Currently, China dominates lithium refining capacity:

But Musk wants to change that. From Tesla’s Q2 2020 earnings call:

Vertical integration is extremely important for this. But the supply chain—if you put like a GPS tracker on a molecule from when it got mined to when it was in a usable product, it would look insane. It would be like, wow, it went around the world like six times. So with vertical integration, maybe you can only go around the world once. It would be a huge improvement.

Rather than the molecule going around the world even once, Tesla wants to mine lithium in Nevada and refine it in Texas. It has even filed for a patent on a novel way of refining lithium using table salt rather than the current method of acid leaching:

Lithium has been very profitable for miners. Here’s a recent slide from Sociedad Quimica y Minera de Chile showing average sales prices more than six times higher than the average of 2020:

Usually when there’s a big resource constraint driven by a secular trend, entrepreneurs will step in to provide financing and increase production. Many will recall the thesis of Leucadia National when, in 2006, it decided to finance an iron ore mine in Australia:

Prior to the emergence of China as a turbocharged economic growth engine commodity prices were pretty much in the doghouse during the latter part of the last century.
 
In our readings it came to our attention (and to many other investors, some sooner and smarter than we) that China is consuming an ever increasing amount of the world's resources. Some analysts and pundits think China is the country version of the old Pac-Man® video game and will devour the marginal production of all commodities, which will, for the foreseeable future, push up prices as China demands more and a greater share of the world's commodities.
 
It is also not surprising that China, an economy with 1.3 billion people who are beginning to discover the delights of a consumer society, wants and has the ability to consume more and more every year. Its demand for everything is likely to increase, both consumer goods and raw materials. In the meantime, as a low cost manufacturer of all the things that we no longer make here in the U.S.A., China has assembled an unspent cash hoard of over a trillion dollars and is busy spending part of this vast sum on soy beans from Argentina and Brazil, oil from the Middle East and iron ore and copper from Australia and other places.
 
China is also in the midst of building a new infrastructure, i.e., railroads, highways, factories, etc., all of which requires lots of copper, iron ore and energy. Prices for all of these commodities has risen dramatically over the last ten years, with copper going from $1.09 per pound to $3.00 per pound, Australian lump iron ore from $.37085 per dry metric tonne unit to $1.0264 per dry metric tonne unit and gas from $2.60 per mcf to $7.53 per mcf.
 
With our investments in copper, iron ore and oil and gas drilling, we are riding the wave of commodity price inflation and vicariously enjoying the roller coaster ride of China's booming economy. Certainly we can expect a bust one day, but we hope not too soon.
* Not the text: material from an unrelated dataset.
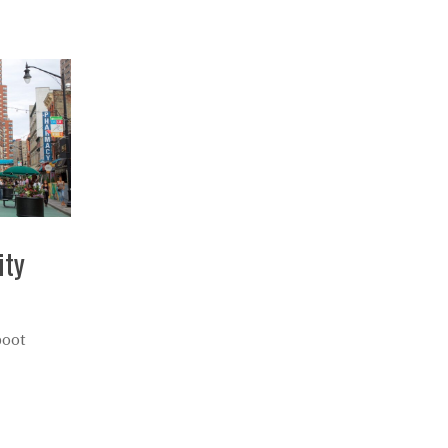
ity
boot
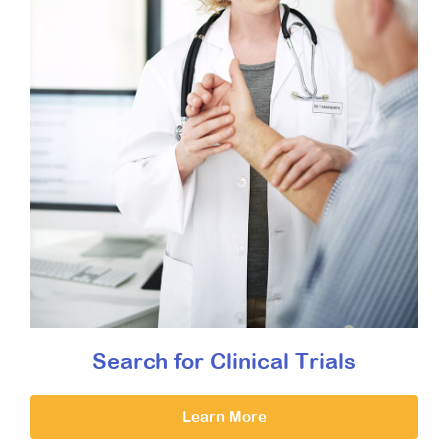
Search for Clinical Trials
Learn More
Soon after Leucadia’s investment in an equity stake in Fortescue Metals Group (as explained later in the same letter) as well as a royalty of four percent on its revenues, this happened to Fortescue’s stock:

In 2012, Leucadia finally exited the investment, having done its job and reaped its reward:

Our six year adventure with Andrew Forrest and FMG was rockier than the Aussie outback, but turned out to be the most financially rewarding. From start to finish Leucadia made $2.3 billion. It was a splendid outcome and we wish Andrew and FMG continued success.

Rewards this rich should entice entrepreneurs into lithium processing. The element is readily abundant and easy to extract—as Musk repeatedly points out. Refining, on the other hand, is another story.

Here, too, Musk would like others to step in and lower prices. But, as he concluded in the Q2 2022 earnings call, “If our suppliers don't solve these problems, then we will.” And if, in the process, Tesla discovers that it can create proprietary methods (such as its novel approach to refining), it will also get to keep the financial rewards of vertical integration, along with the benefit staying a step or more ahead of its modular competitors. Sooner or later, they too will discover that there is no catalog.